Material for the task section start

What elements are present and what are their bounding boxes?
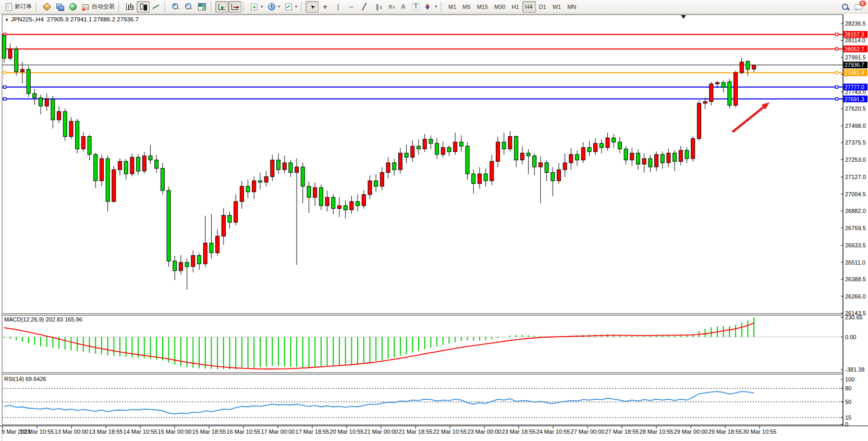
timeframe-group: M1M5M15M30H1H4D1W1MN	[445, 1, 579, 13]
level-line-handle[interactable]	[836, 71, 838, 74]
candle	[185, 263, 189, 267]
candle	[576, 154, 579, 160]
indicators-button[interactable]: ▾	[248, 1, 265, 13]
time-tick-label: 15 Mar 18:55	[192, 428, 226, 435]
price-badge-label: 27881.4	[845, 69, 864, 76]
macd-scale-label: -381.38	[845, 366, 864, 373]
candle	[673, 153, 677, 161]
notifications-icon[interactable]: 1	[854, 3, 863, 11]
candle-chart-mode-button[interactable]	[137, 1, 150, 13]
new-order-label: 新订单	[15, 3, 32, 10]
timeframe-m5[interactable]: M5	[459, 1, 473, 13]
equidistant-channel-tool-button[interactable]: ∥E	[371, 1, 384, 13]
level-line-handle[interactable]	[836, 86, 838, 88]
autotrading-button[interactable]: 自动交易	[79, 1, 117, 13]
candle	[356, 201, 360, 206]
timeframe-m1[interactable]: M1	[445, 1, 459, 13]
navigator-button[interactable]	[53, 1, 66, 13]
candle	[551, 172, 555, 181]
trendline-tool-button[interactable]: ╱	[358, 1, 371, 13]
candle	[752, 65, 756, 69]
candle	[313, 188, 317, 198]
new-order-button[interactable]: 新订单	[2, 1, 34, 13]
symbol-menu-icon[interactable]: ▼	[5, 18, 9, 22]
tile-windows-button[interactable]	[195, 1, 209, 13]
timeframe-w1[interactable]: W1	[549, 1, 565, 13]
timeframe-m30[interactable]: M30	[491, 1, 508, 13]
candle	[563, 163, 567, 170]
candle	[69, 121, 73, 136]
candle	[124, 161, 128, 174]
market-watch-button[interactable]	[40, 1, 53, 13]
time-tick-label: 16 Mar 10:55	[227, 428, 261, 435]
candle	[478, 174, 481, 184]
price-badge-label: 27777.0	[845, 84, 864, 90]
fibonacci-tool-button[interactable]: ≡F	[384, 1, 397, 13]
chart-title[interactable]: ▼JPN225-,H4 27905.9 27941.1 27886.2 2793…	[5, 16, 139, 22]
level-line-handle[interactable]	[4, 98, 6, 100]
vertical-line-tool-button[interactable]: |	[332, 1, 345, 13]
time-tick-label: 27 Mar 00:00	[571, 428, 605, 435]
candle	[130, 157, 134, 174]
candle	[386, 163, 390, 173]
timeframe-m15[interactable]: M15	[474, 1, 491, 13]
text-tool-button[interactable]: A	[397, 1, 410, 13]
time-tick-label: 23 Mar 00:00	[468, 428, 502, 435]
candle	[118, 161, 122, 170]
toolbar-gripper	[118, 2, 121, 11]
horizontal-line-tool-button[interactable]: ─	[345, 1, 358, 13]
auto-scroll-button[interactable]	[215, 1, 228, 13]
chart-shift-button[interactable]	[228, 1, 241, 13]
candle	[228, 216, 231, 222]
level-line-handle[interactable]	[4, 71, 6, 74]
candle	[27, 69, 30, 93]
timeframe-h4[interactable]: H4	[522, 1, 536, 13]
candle	[51, 99, 55, 120]
zoom-in-button[interactable]: +	[169, 1, 182, 13]
candle	[435, 144, 439, 154]
candle	[454, 142, 457, 152]
time-tick-label: 17 Mar 18:55	[296, 428, 329, 435]
price-badge-label: 27936.7	[845, 62, 864, 68]
bar-chart-mode-button[interactable]	[123, 1, 137, 13]
candle	[319, 188, 323, 206]
price-tick-label: 28236.5	[845, 20, 866, 27]
candle	[533, 156, 536, 167]
timeframe-mn[interactable]: MN	[564, 1, 579, 13]
price-chart-canvas[interactable]: 28236.528114.027991.527869.027743.027620…	[0, 14, 868, 441]
timeframe-h1[interactable]: H1	[508, 1, 522, 13]
arrows-tool-button[interactable]: ▾	[422, 1, 439, 13]
candle	[649, 159, 652, 167]
candle	[33, 93, 36, 98]
time-tick-label: 21 Mar 18:55	[399, 428, 433, 435]
search-icon[interactable]	[841, 3, 850, 11]
candle	[337, 206, 341, 208]
line-chart-mode-button[interactable]	[150, 1, 163, 13]
timeframe-d1[interactable]: D1	[536, 1, 549, 13]
level-line-handle[interactable]	[836, 33, 838, 36]
candle	[264, 176, 268, 182]
channel-icon: ∥E	[373, 3, 382, 11]
candle	[630, 153, 634, 160]
price-tick-label: 27375.5	[845, 139, 866, 146]
candle	[76, 121, 79, 149]
rsi-scale-label: 80	[845, 385, 851, 391]
crosshair-tool-button[interactable]: +	[319, 1, 332, 13]
toolbar-gripper	[441, 2, 444, 11]
templates-button[interactable]: ▾	[282, 1, 299, 13]
level-line-handle[interactable]	[836, 98, 838, 100]
candle	[368, 181, 372, 195]
zoom-out-button[interactable]: –	[182, 1, 195, 13]
text-label-tool-button[interactable]: T	[410, 1, 422, 13]
level-line-handle[interactable]	[4, 86, 6, 88]
autotrading-icon	[81, 3, 90, 11]
text-icon: A	[399, 3, 408, 11]
candle	[746, 62, 750, 69]
rsi-indicator-label: RSI(14) 69.6426	[4, 376, 46, 382]
candle	[545, 163, 548, 173]
cursor-tool-button[interactable]: ►	[305, 1, 319, 13]
price-tick-label: 27498.0	[845, 123, 866, 129]
signals-button[interactable]	[66, 1, 79, 13]
level-line-handle[interactable]	[836, 47, 838, 50]
periods-button[interactable]: ▾	[265, 1, 282, 13]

Material for the task section end

Where an entry holds a picture, leave the picture out and output the rest exactly.

**Your response**
What elements are present and what are their bounding boxes?
timeframe-group: M1M5M15M30H1H4D1W1MN	[445, 1, 579, 13]
level-line-handle[interactable]	[836, 71, 838, 74]
candle	[185, 263, 189, 267]
candle	[576, 154, 579, 160]
indicators-button[interactable]: ▾	[248, 1, 265, 13]
time-tick-label: 15 Mar 18:55	[192, 428, 226, 435]
price-badge-label: 27881.4	[845, 69, 864, 76]
macd-scale-label: -381.38	[845, 366, 864, 373]
candle	[673, 153, 677, 161]
notifications-icon[interactable]: 1	[854, 3, 863, 11]
candle-chart-mode-button[interactable]	[137, 1, 150, 13]
new-order-label: 新订单	[15, 3, 32, 10]
timeframe-m5[interactable]: M5	[459, 1, 473, 13]
equidistant-channel-tool-button[interactable]: ∥E	[371, 1, 384, 13]
level-line-handle[interactable]	[836, 86, 838, 88]
autotrading-button[interactable]: 自动交易	[79, 1, 117, 13]
candle	[356, 201, 360, 206]
timeframe-m1[interactable]: M1	[445, 1, 459, 13]
navigator-button[interactable]	[53, 1, 66, 13]
candle	[551, 172, 555, 181]
trendline-tool-button[interactable]: ╱	[358, 1, 371, 13]
candle	[752, 65, 756, 69]
candle	[313, 188, 317, 198]
new-order-button[interactable]: 新订单	[2, 1, 34, 13]
symbol-menu-icon[interactable]: ▼	[5, 18, 9, 22]
tile-windows-button[interactable]	[195, 1, 209, 13]
timeframe-w1[interactable]: W1	[549, 1, 565, 13]
timeframe-m30[interactable]: M30	[491, 1, 508, 13]
candle	[563, 163, 567, 170]
candle	[69, 121, 73, 136]
candle	[124, 161, 128, 174]
market-watch-button[interactable]	[40, 1, 53, 13]
time-tick-label: 16 Mar 10:55	[227, 428, 261, 435]
candle	[478, 174, 481, 184]
price-badge-label: 27777.0	[845, 84, 864, 90]
fibonacci-tool-button[interactable]: ≡F	[384, 1, 397, 13]
chart-title[interactable]: ▼JPN225-,H4 27905.9 27941.1 27886.2 2793…	[5, 16, 139, 22]
level-line-handle[interactable]	[4, 98, 6, 100]
vertical-line-tool-button[interactable]: |	[332, 1, 345, 13]
time-tick-label: 27 Mar 00:00	[571, 428, 605, 435]
candle	[130, 157, 134, 174]
candle	[386, 163, 390, 173]
timeframe-m15[interactable]: M15	[474, 1, 491, 13]
text-tool-button[interactable]: A	[397, 1, 410, 13]
time-tick-label: 23 Mar 00:00	[468, 428, 502, 435]
candle	[118, 161, 122, 170]
toolbar-gripper	[118, 2, 121, 11]
horizontal-line-tool-button[interactable]: ─	[345, 1, 358, 13]
auto-scroll-button[interactable]	[215, 1, 228, 13]
chart-shift-button[interactable]	[228, 1, 241, 13]
candle	[228, 216, 231, 222]
level-line-handle[interactable]	[4, 71, 6, 74]
candle	[27, 69, 30, 93]
timeframe-h4[interactable]: H4	[522, 1, 536, 13]
candle	[51, 99, 55, 120]
zoom-in-button[interactable]: +	[169, 1, 182, 13]
candle	[435, 144, 439, 154]
candle	[454, 142, 457, 152]
time-tick-label: 17 Mar 18:55	[296, 428, 329, 435]
price-badge-label: 27936.7	[845, 62, 864, 68]
bar-chart-mode-button[interactable]	[123, 1, 137, 13]
candle	[319, 188, 323, 206]
price-tick-label: 28236.5	[845, 20, 866, 27]
candle	[533, 156, 536, 167]
timeframe-mn[interactable]: MN	[564, 1, 579, 13]
price-chart-canvas[interactable]: 28236.528114.027991.527869.027743.027620…	[0, 14, 868, 441]
timeframe-h1[interactable]: H1	[508, 1, 522, 13]
arrows-tool-button[interactable]: ▾	[422, 1, 439, 13]
candle	[649, 159, 652, 167]
candle	[33, 93, 36, 98]
time-tick-label: 21 Mar 18:55	[399, 428, 433, 435]
search-icon[interactable]	[841, 3, 850, 11]
candle	[337, 206, 341, 208]
line-chart-mode-button[interactable]	[150, 1, 163, 13]
timeframe-d1[interactable]: D1	[536, 1, 549, 13]
level-line-handle[interactable]	[836, 33, 838, 36]
candle	[264, 176, 268, 182]
channel-icon: ∥E	[373, 3, 382, 11]
candle	[630, 153, 634, 160]
price-tick-label: 27375.5	[845, 139, 866, 146]
candle	[76, 121, 79, 149]
rsi-scale-label: 80	[845, 385, 851, 391]
crosshair-tool-button[interactable]: +	[319, 1, 332, 13]
toolbar-gripper	[441, 2, 444, 11]
templates-button[interactable]: ▾	[282, 1, 299, 13]
level-line-handle[interactable]	[836, 98, 838, 100]
candle	[368, 181, 372, 195]
zoom-out-button[interactable]: –	[182, 1, 195, 13]
text-label-tool-button[interactable]: T	[410, 1, 422, 13]
level-line-handle[interactable]	[4, 86, 6, 88]
autotrading-icon	[81, 3, 90, 11]
text-icon: A	[399, 3, 408, 11]
candle	[746, 62, 750, 69]
rsi-indicator-label: RSI(14) 69.6426	[4, 376, 46, 382]
candle	[545, 163, 548, 173]
cursor-tool-button[interactable]: ►	[305, 1, 319, 13]
price-tick-label: 27498.0	[845, 123, 866, 129]
signals-button[interactable]	[66, 1, 79, 13]
level-line-handle[interactable]	[836, 47, 838, 50]
periods-button[interactable]: ▾	[265, 1, 282, 13]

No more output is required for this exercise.